■ What this task involves ■
Repeat each line, word for word, from the one containing "الاستثمار بالمرسوم التشريعي" through the last line of the entries, and include no other output.

Source records
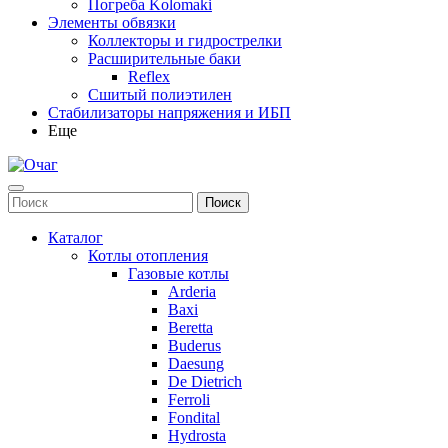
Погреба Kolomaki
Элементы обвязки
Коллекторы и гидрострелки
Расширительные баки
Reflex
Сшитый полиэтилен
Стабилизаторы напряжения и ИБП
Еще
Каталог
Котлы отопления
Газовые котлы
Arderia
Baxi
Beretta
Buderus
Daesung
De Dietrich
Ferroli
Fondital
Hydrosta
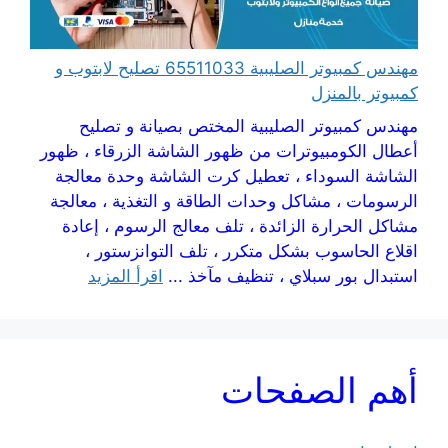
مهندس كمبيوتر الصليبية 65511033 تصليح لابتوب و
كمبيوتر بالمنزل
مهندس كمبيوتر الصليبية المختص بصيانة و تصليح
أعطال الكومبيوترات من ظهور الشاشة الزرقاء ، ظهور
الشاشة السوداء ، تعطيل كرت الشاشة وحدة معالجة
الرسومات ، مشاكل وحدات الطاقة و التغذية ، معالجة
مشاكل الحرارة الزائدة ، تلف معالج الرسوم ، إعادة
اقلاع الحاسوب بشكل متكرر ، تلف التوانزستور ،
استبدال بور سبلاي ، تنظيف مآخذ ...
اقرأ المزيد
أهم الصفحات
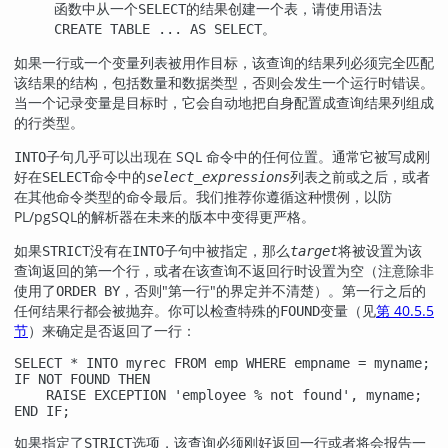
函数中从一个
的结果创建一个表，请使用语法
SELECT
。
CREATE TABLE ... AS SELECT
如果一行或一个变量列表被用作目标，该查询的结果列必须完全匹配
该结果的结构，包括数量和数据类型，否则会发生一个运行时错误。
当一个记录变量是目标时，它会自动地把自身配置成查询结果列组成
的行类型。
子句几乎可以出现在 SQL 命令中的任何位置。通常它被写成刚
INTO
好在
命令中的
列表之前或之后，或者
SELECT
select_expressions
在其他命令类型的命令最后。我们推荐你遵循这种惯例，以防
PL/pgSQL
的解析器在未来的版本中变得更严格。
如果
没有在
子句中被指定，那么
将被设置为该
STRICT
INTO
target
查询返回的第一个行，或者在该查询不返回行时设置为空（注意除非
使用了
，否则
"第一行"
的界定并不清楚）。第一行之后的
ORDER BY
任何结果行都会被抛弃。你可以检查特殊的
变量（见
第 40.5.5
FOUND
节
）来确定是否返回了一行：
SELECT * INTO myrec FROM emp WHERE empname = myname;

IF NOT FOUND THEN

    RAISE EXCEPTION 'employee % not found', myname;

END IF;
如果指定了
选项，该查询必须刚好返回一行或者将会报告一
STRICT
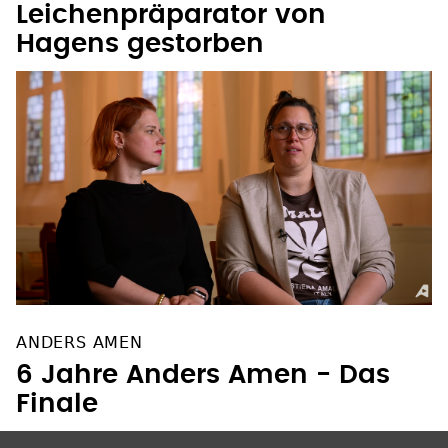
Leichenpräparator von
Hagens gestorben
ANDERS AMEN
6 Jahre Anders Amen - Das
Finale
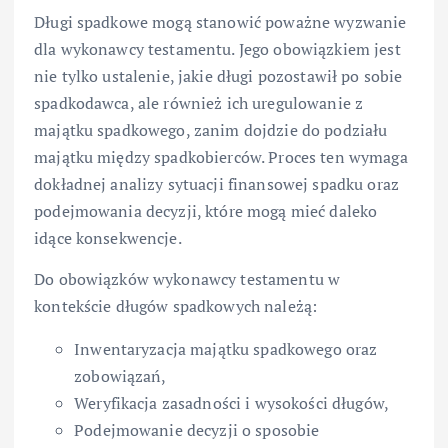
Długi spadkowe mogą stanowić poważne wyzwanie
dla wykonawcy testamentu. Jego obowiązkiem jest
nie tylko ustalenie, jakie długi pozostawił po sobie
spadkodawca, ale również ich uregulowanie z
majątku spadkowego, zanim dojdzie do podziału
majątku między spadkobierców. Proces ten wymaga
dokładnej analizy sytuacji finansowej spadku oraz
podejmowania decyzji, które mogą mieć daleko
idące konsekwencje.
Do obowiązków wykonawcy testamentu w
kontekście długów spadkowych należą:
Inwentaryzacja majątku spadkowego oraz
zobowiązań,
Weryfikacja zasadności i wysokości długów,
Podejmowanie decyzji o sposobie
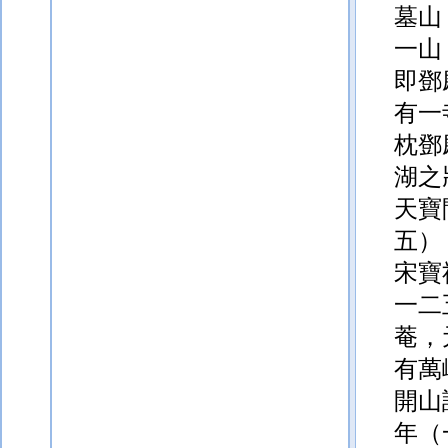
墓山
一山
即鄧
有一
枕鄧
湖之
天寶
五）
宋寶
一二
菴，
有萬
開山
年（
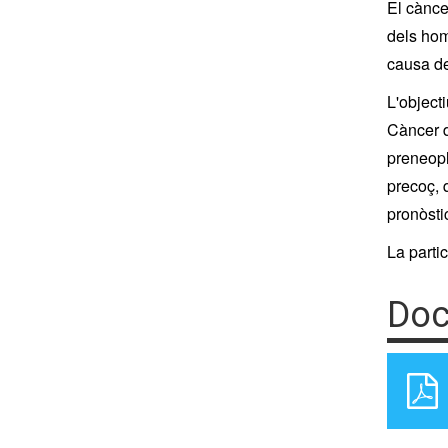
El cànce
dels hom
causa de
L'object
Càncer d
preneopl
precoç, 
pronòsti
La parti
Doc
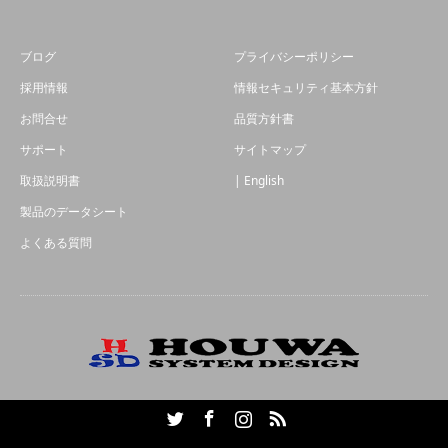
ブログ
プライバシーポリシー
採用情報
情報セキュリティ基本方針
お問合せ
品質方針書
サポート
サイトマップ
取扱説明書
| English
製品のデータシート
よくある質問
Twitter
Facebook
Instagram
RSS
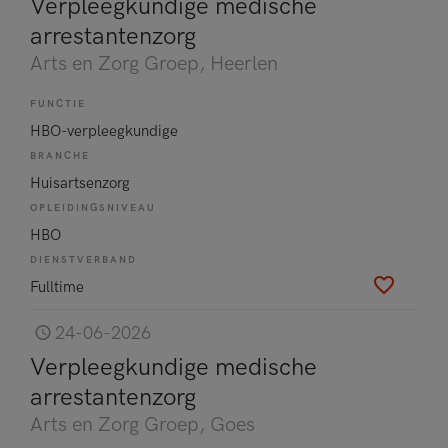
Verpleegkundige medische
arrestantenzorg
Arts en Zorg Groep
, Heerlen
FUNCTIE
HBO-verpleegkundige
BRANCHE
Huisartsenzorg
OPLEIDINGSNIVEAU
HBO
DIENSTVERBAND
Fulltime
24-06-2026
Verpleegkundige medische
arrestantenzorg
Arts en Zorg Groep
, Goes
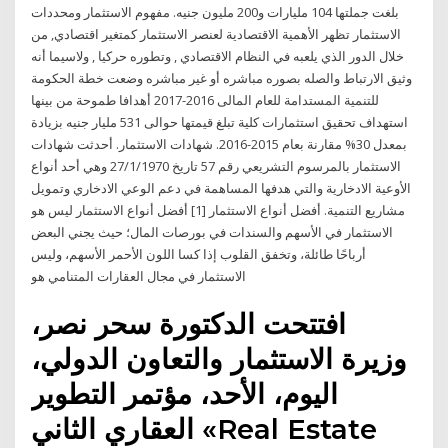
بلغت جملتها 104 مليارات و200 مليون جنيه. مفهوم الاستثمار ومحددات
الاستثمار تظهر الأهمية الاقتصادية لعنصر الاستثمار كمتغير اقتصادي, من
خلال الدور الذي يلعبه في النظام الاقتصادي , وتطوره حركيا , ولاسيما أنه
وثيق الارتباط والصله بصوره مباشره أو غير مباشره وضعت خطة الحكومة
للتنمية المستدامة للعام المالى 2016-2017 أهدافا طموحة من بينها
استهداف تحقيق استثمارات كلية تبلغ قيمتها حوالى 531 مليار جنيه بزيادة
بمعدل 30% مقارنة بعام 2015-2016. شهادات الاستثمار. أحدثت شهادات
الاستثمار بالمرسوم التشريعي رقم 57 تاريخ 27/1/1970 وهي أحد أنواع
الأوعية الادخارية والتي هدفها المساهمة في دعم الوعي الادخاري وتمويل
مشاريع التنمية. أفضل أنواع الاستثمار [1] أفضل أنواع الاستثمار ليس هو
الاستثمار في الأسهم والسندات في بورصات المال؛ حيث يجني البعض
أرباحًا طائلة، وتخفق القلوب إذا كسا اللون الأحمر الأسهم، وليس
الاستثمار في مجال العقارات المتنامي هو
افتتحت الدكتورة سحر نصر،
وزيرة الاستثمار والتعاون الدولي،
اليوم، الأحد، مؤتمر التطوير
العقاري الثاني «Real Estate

■ Expected output ■
الاستثمار بالمرسوم التشريعي رقم 57 تاريخ 27/1/1970 وهي أحد أنواع
الأوعية الادخارية والتي هدفها المساهمة في دعم الوعي الادخاري وتمويل
مشاريع التنمية. أفضل أنواع الاستثمار [1] أفضل أنواع الاستثمار ليس هو
الاستثمار في الأسهم والسندات في بورصات المال؛ حيث يجني البعض
أرباحًا طائلة، وتخفق القلوب إذا كسا اللون الأحمر الأسهم، وليس
الاستثمار في مجال العقارات المتنامي هو
افتتحت الدكتورة سحر نصر،
وزيرة الاستثمار والتعاون الدولي،
اليوم، الأحد، مؤتمر التطوير
العقاري الثاني «Real Estate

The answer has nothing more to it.